The problem: Transcribe the records below word for word, leaving every picture out.

Saved data entries:
◆ ◆ ◆

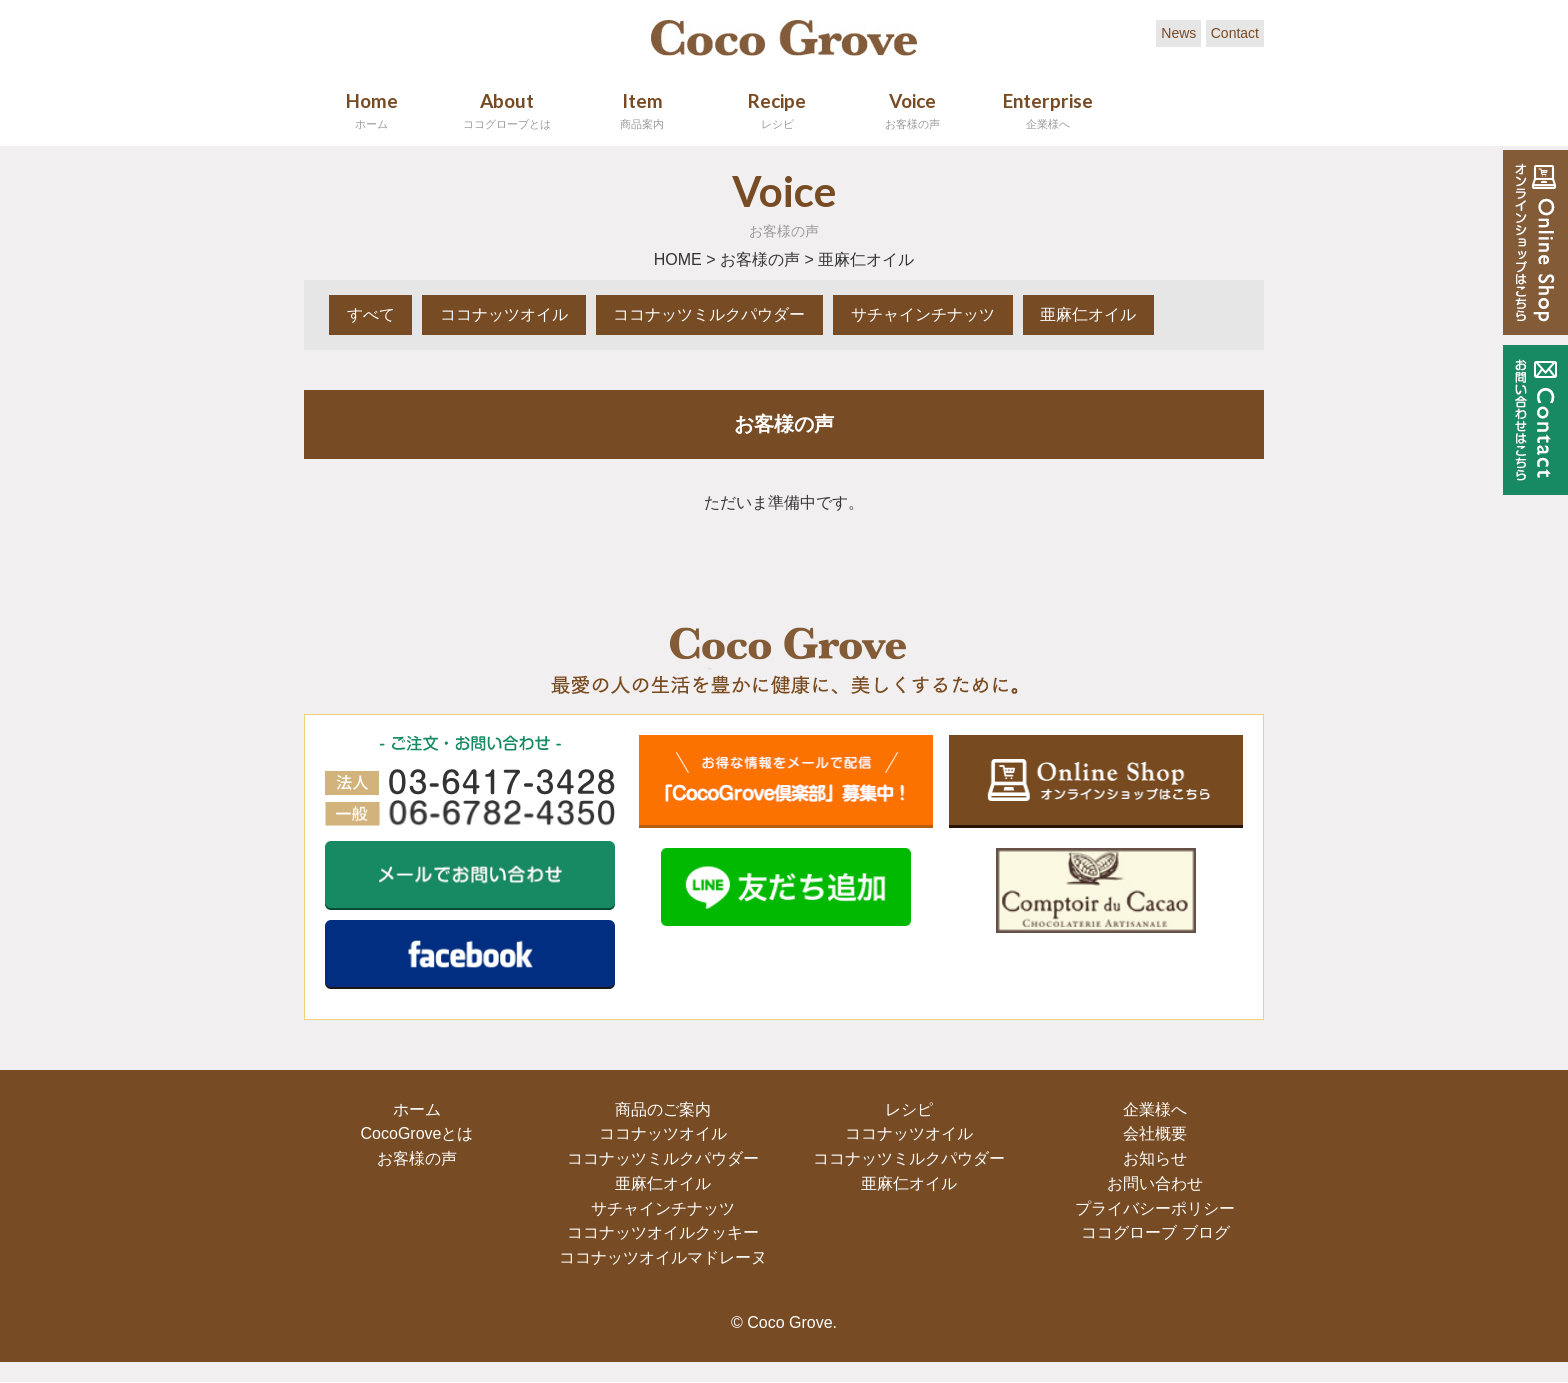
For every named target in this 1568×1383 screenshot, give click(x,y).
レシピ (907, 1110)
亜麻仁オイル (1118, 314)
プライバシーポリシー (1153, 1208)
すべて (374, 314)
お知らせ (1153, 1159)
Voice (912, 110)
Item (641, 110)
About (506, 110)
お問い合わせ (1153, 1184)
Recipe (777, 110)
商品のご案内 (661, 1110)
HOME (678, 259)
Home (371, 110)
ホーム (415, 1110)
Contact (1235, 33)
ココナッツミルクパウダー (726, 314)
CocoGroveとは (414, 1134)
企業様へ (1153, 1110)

◆ ◆ ◆

Reply to the exercise:
For every named target in this 1568×1383 screenshot, give click(x,y).
レシピ (907, 1110)
亜麻仁オイル (1118, 314)
プライバシーポリシー (1153, 1208)
すべて (374, 314)
お知らせ (1153, 1159)
Voice (912, 110)
Item (641, 110)
About (506, 110)
お問い合わせ (1153, 1184)
Recipe (777, 110)
商品のご案内 (661, 1110)
HOME (678, 259)
Home (371, 110)
ホーム (415, 1110)
Contact (1235, 33)
ココナッツミルクパウダー (726, 314)
CocoGroveとは (414, 1134)
企業様へ (1153, 1110)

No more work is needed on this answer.